This is who I took way back on January 18th...

Ive switched like 5 times since then between Redick and Stoudemire. They are both tremendous shooters, and two of the best Ive seen. I feel they are the only ones deserving of consideration really.. 

The thing is Stoudemire has all the stats locked up over his entire career with the exception of FT%. Ive watched both players quite a bit over their careers and I feel Redick shoots with more D in his grill and in more high pressure situations. Im having a problem because I dont usually look at just stats to determine a players worth but in shooting it seems that as long as the players take a comparable number of shots then the percentages should speak for themselves. Im having trouble weighing clutchability and degree of difficulty appropriatly with consideration on stats.

I sorta feel like im supposed to decide which child to save from a burning building or something. Im at that junction in every basketball fans life where stats collide with intangibility and it's leaving nothing but a mess of confusion strewn about the landscape of my mind.:banghead:

      

Im going to take *Salim Stoudemire* as the best shooter in college basketball.


----------



## zagsfan20

It is my opinion that Raivio is one of the best shooters in the nation.....You dont have to agree with me......

Derek's numbers in his sophmore year so far have been just as good if not better than what Salim and Redick did their sophmore years....

I think that a lot of Gonzaga fans agree with me here......This isnt about best all around player.....This is about SHOOTING nothing else.....

What does Harold Minor and Jordan have to do with anything???


BTW..The person who was comparing Felton and Raivio.....Lets match stats:
Raivio:
ppg: 13.6
apg: 5.0
rpg: 2.9
Turnovers: 48
Stls: 38
3 pt% 48.7

Felton:
ppg: 11.0
apg: 7.0
rpg: 4.0
Turnovers: 84
Stls: 42
3pt% 47.0

Those are very comparable numbers....But for some reason Felton is suppose to be a lottery pick this year??? and Raivio is just an average point guard.....

An east coast bias here or what???


----------



## azswami

IF you would have taken JJ, I would have been fine with it, since you were pretty open with your reasoning, as opposed to homerism.

I admit, JJ has the best looking stroke I have seen in a long time, and he's VERY good.

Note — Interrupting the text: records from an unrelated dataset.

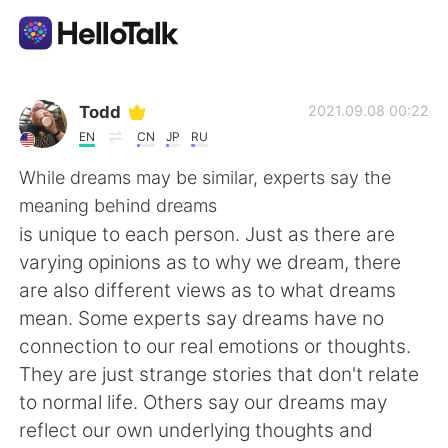
Language Exchange App
Todd
2021.09.08 00:22
EN
CN
JP
RU
AI Grammar Checker
While dreams may be similar, experts say the
meaning behind dreams
English
is unique to each person. Just as there are
varying opinions as to why we dream, there
are also different views as to what dreams
简体中文
繁體中文
mean. Some experts say dreams have no
connection to our real emotions or thoughts.
Español
العربية
They are just strange stories that don't relate
to normal life. Others say our dreams may
Français
Deutsch
reflect our own underlying thoughts and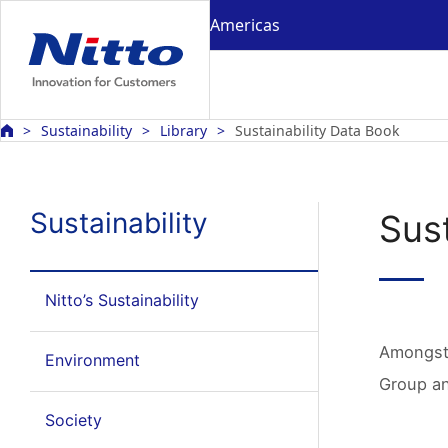
Americas
Sustainability
Library
Sustainability Data Book
Sustainability
Sust
Nitto’s Sustainability
Amongst 
Environment
Group an
Society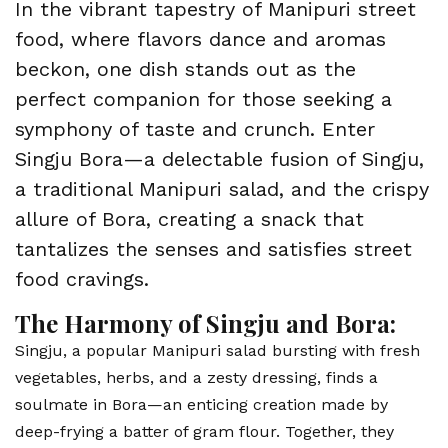
In the vibrant tapestry of Manipuri street
food, where flavors dance and aromas
beckon, one dish stands out as the
perfect companion for those seeking a
symphony of taste and crunch. Enter
Singju Bora—a delectable fusion of Singju,
a traditional Manipuri salad, and the crispy
allure of Bora, creating a snack that
tantalizes the senses and satisfies street
food cravings.
The Harmony of Singju and Bora:
Singju, a popular Manipuri salad bursting with fresh
vegetables, herbs, and a zesty dressing, finds a
soulmate in Bora—an enticing creation made by
deep-frying a batter of gram flour. Together, they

Salim's stroke is as good IMO, but it comes off a bit odd at times because he is a lefty, and when given a split second he can take a jump shot, shoot a fade-away, and can occasionally toss one in from near the hip if the defender looks away. 

And to think, Reggie Millers entire career at UCLA was marked with "worst shooting stroke ever" comments. Go figure.

Purest stroke? Just may belong to JJ, but noone can fill the hoop like Salim on a tear!







> Originally posted by <b>Jsimo12</b>!
> 
> 
> This is who I took way back on January 18th...
> 
> Ive switched like 5 times since then between Redick and Stoudemire. They are both tremendous shooters, and two of the best Ive seen. I feel they are the only ones deserving of consideration really..
> 
> The thing is Stoudemire has all the stats locked up over his entire career with the exception of FT%. Ive watched both players quite a bit over their careers and I feel Redick shoots with more D in his grill and in more high pressure situations. Im having a problem because I dont usually look at just stats to determine a players worth but in shooting it seems that as long as the players take a comparable number of shots then the percentages should speak for themselves. Im having trouble weighing clutchability and degree of difficulty appropriatly with consideration on stats.
> 
> I sorta feel like im supposed to decide which child to save from a burning building or something. Im at that junction in every basketball fans life where stats collide with intangibility and it's leaving nothing but a mess of confusion strewn about the landscape of my mind.:banghead:
> 
> 
> 
> Im going to take *Salim Stoudemire* as the best shooter in college basketball.


----------



## Middy

> Originally posted by <b>zagsfan20</b>!
> You dont think Lute is bias towards Salim????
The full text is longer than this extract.